“Mr.ドラフト”の野球日記BACK NUMBER
ファーム二冠の安田は来季も二軍?
ロッテのFA戦略が消化不良な理由。
text by
小関順二Junji Koseki
photograph byKyodo News
posted2019/12/11 08:00
ドラフト1位で入団した(左から)安田、平沢、藤原。FAで獲得した福田を獲得したロッテだが、彼らの奮起にも期待したい。
優勝候補の一角ではあるが……。
福田の加入により、野手の陣容も厚くなった。
捕手・田村龍弘(吉田裕太、柿沼友哉、佐藤都志也)、二塁・中村奨吾(三木亮)、三塁・レアード、遊撃・藤岡裕大(平沢大河)、左翼・福田(角中勝也、清田育宏)、中堅・荻野貴司(岡大海、加藤翔平)、右翼・マーティン(高部瑛斗、藤原恭大)、指名打者・井上晴哉という顔ぶれと、カッコ内に記した控え候補を見れば、ソフトバンク、西武に引けを取らない陣容だとわかる。
井口資仁監督の「優勝をめざす」発言もたびたび聞こえる。私も来季のロッテは優勝候補の一角だと考えているが、唯一不安なのがフロントと井口監督の“即効力”を求める考え方だ。
野手の予想ポジションで1つ空いているのが一塁。ここに今季、19本塁打、82打点を挙げてイースタン・リーグの二冠王になった安田が入るのが私の理想形だが、福田が入団することによって安田のレギュラー定着が怪しくなってきた。
器用な福田を一塁、安田はファーム?
福田は昨年、ソフトバンクで外野64試合、一塁6試合、二塁1試合守っているので、来季は外野での出場が多くなると思うが、このポジションにはベストナインとゴールデン・グラブ賞に輝いた荻野以外にも、角中、マーティン、清田、岡、加藤、藤原に、ドラフト3位入団の安打製造機、高部までいる。
この充実した陣容をフルに起用しようと思えば、ユーティリティプレーヤーの福田を一塁で使って、一軍での実力が未知数の安田をファームに置くという起用法が考えられる。

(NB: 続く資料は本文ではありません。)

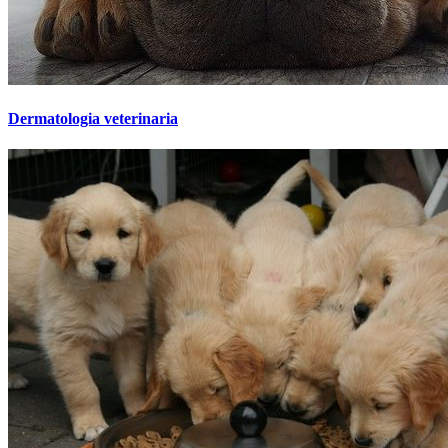
Dermatologia veterinaria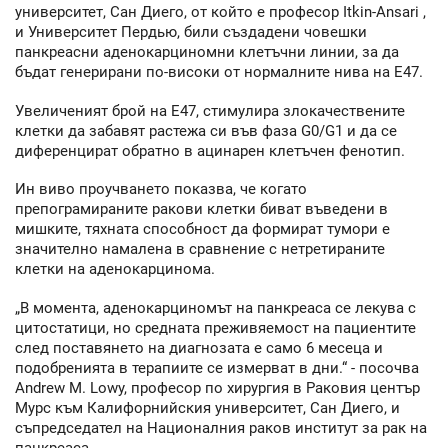
университет, Сан Диего, от който е професор Itkin-Ansari ,
и Университет Пердью, били създадени човешки
панкреасни аденокарциномни клетъчни линии, за да
бъдат генерирани по-високи от нормалните нива на Е47.
Увеличеният брой на Е47, стимулира злокачествените
клетки да забавят растежа си във фаза G0/G1 и да се
диференцират обратно в ацинарен клетъчен фенотип.
Ин виво проучването показва, че когато
препограмираните ракови клетки биват въведени в
мишките, тяхната способност да формират тумори е
значително намалена в сравнение с нетретираните
клетки на аденокарцинома.
„В момента, аденокарциномът на панкреаса се лекува с
цитостатици, но средната преживяемост на пациентите
след поставянето на диагнозата е само 6 месеца и
подобренията в терапиите се измерват в дни.“ - посочва
Andrew M. Lowy, професор по хирургия в Раковия център
Мурс към Калифорнийския университет, Сан Диего, и
съпредседател на Националния раков институт за рак на
панкреаса.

そうすれば次のようなスターティングメンバーが考えられる。
1番 荻野貴司(中堅手)
2番 福田秀平(一塁手)※
3番 中村奨吾(二塁手)
4番 井上晴哉(指名打者)
5番 レアード(三塁手)
6番 角中勝也(左翼手)※
7番 マーティン(右翼手)※
8番 藤岡裕大(遊撃手)※
9番 田村龍弘(捕手)
(注)※印は左打者
ロッテが長年、課題としてきた本塁打不足も、このスタメンなら119本(昨年実績)記録しているので問題はない。
しかし、近年ドラフト会議で、中村奨吾('14年1位)、平沢大河('15年1位)、安田尚憲('17年1位)、藤岡裕大('17年2位)、藤原恭大('18年1位)を上位指名してきたのはソフトバンク、西武などを上回って天下を盗ろうという目的があったからではないのか。